Rebeck’s framing also solved a deeper aspect of the authenticity problem, one that Glee struggles with: Why are people singing? And although everyone involved with Smash has learned to say that the success of Glee “opened the door” for them, the new show runs through that door as if to escape a house on fire. Smash is not about high-schoolers but about sophisticated (if childish) theater types: people who actually do sing in hallways and live dramatic lives. Most of the music therefore arises, as Spielberg instructed, from singable situations, even if some songs eventually take on a fantasy dimension. Or vice versa. The pilot climaxes with a duet for the competing actresses called “Let Me Be Your Star,” which moves from each woman’s apartment through the streets of New York with the thrill and propulsion of “Don’t Rain on My Parade.” Only at the final stanza, when they arrive at an audition studio, do you realize it’s their callback song.
Of course, authenticity is relative. There is no Park Slope brownstone—not even Rebeck’s—as wide as the one Messing’s character lives in. The show within the show is naturally even less naturalistic, although Rebeck says her idea of a trio in which Miller, DiMaggio, and JFK sing about what they look for in a woman was shot down by Shaiman and Wittman. “ ‘When would those men be together?’ they asked.
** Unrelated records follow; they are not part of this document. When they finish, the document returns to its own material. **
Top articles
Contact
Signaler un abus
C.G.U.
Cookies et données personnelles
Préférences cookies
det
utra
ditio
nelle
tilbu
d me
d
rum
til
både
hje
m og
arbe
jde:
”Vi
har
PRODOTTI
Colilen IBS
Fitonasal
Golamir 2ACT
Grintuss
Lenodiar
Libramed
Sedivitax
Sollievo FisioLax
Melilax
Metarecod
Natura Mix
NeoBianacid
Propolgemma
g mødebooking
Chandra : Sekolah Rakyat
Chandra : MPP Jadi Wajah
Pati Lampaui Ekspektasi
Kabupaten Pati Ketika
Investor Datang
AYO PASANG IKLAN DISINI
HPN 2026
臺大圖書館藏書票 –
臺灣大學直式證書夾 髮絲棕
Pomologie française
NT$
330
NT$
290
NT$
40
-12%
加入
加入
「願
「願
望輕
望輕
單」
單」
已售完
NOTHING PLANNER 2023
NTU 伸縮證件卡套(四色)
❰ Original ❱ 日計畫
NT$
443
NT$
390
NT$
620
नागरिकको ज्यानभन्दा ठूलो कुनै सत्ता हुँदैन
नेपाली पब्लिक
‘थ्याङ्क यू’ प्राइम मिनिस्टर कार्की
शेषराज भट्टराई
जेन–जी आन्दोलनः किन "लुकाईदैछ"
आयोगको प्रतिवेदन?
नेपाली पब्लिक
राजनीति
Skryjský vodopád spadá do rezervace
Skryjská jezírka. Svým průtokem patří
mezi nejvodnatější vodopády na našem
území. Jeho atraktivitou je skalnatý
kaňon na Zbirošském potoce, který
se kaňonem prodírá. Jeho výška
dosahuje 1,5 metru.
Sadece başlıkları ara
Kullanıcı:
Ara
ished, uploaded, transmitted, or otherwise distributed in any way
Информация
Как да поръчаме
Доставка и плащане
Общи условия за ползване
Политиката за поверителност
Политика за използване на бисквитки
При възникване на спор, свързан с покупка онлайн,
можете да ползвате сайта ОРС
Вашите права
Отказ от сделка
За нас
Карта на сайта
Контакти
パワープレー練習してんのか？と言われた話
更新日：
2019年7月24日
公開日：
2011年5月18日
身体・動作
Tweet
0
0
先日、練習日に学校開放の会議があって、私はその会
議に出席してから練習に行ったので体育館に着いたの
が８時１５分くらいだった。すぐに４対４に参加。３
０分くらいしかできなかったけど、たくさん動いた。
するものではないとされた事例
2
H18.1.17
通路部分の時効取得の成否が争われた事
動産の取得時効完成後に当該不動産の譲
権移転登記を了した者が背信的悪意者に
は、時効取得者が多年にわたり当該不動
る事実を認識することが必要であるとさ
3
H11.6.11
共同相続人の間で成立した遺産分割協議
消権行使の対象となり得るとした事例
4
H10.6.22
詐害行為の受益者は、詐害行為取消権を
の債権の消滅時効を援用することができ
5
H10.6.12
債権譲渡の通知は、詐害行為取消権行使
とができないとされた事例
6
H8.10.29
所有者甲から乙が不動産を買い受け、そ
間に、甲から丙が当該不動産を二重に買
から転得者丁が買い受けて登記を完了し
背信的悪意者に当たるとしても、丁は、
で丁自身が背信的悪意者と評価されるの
And I said, ‘I don’t care, it’s a musical!’ ”
Rebeck maintains that authenticity is not the same as realism, which is why the Marilyn musical sprints from conception to out-of-town tryout in the equivalent of fifteen weeks. (The original plan of one musical per season was rejiggered when Greenblatt moved to NBC, bringing Smash with him but scheduling it as a February replacement.) If the series is picked up for fall, a new, completely different musical will gradually enter the story line while Marilyn is mounted and the process begins again.
Though the pilot was shot in various real New York locations, once the series was greenlit, NBC built sets to replicate them exactly. At the main shooting stage in Long Island City, the results are arranged like pieces of a jigsaw puzzle. One character’s bedroom leads to the bathroom of another; the composer’s Upper West Side hallway feeds into the foyer of the producer’s Times Square office. On that foyer wall are posters for previous musicals (Three on a Match, No Parking, Heaven on Earth) written by Messing’s and Borle’s characters. And on the posters, posing as credits, are the names of Smash crew members. Welcome to Inception, indeed—and yet even more disorienting are the simpler sets at the Smash production facility in Greenpoint, including a “rehearsal studio” that uncannily reproduces the exact weary blankness of a real one. As Rebeck leads me on a tour, I find I can’t tell the difference between rooms created for filming a show about actors and rooms used by the actors playing them. Is that bathroom functional? “Probably,” she says.
Rebeck is not known for uncertainty. She is sometimes called, behind her back, “the Queen.” (A sign on her Greenpoint office door reads LEAVE HER ALONE.) She says the job requires “a general, not a politician,” so even though she has a writing team heavy on playwrights, including executive producer (and former Brothers & Sisters showrunner) David Marshall Grant, she wrote about half of the first season’s scripts herself.
“Writers’ rooms really are not my thing,” she says, “because I can only stand being in a room with people so many hours a day. And I feel like early drafts should be speedy because everyone changes their mind, so why spend a lot of time up front parsing sentences?” In the month before filming began, they banged out the first eight episodes.
“Really, we had to. A lot of TV shows get behind the eight ball, and I knew that if this one did, it would collapse. I don’t think chaos is a fertile stew. I’ve had to keep explaining that making a musical and making TV are each crazy processes but not the same crazy process. To make this work, you’ve got to stay way ahead. With these big numbers, you’ve got three trains on three tracks: the song itself, which Marc and Scott need time to write; the staging, which has to be rehearsed for weeks; and the story they fit into. And they all have to come into the station at once.” Most under the gun is choreographer Josh Bergasse, who at all times, he says, has one number “in my ear, one in rehearsal, and one shooting.” Or, as Zadan puts it, “It’s like producing Chicago every week.”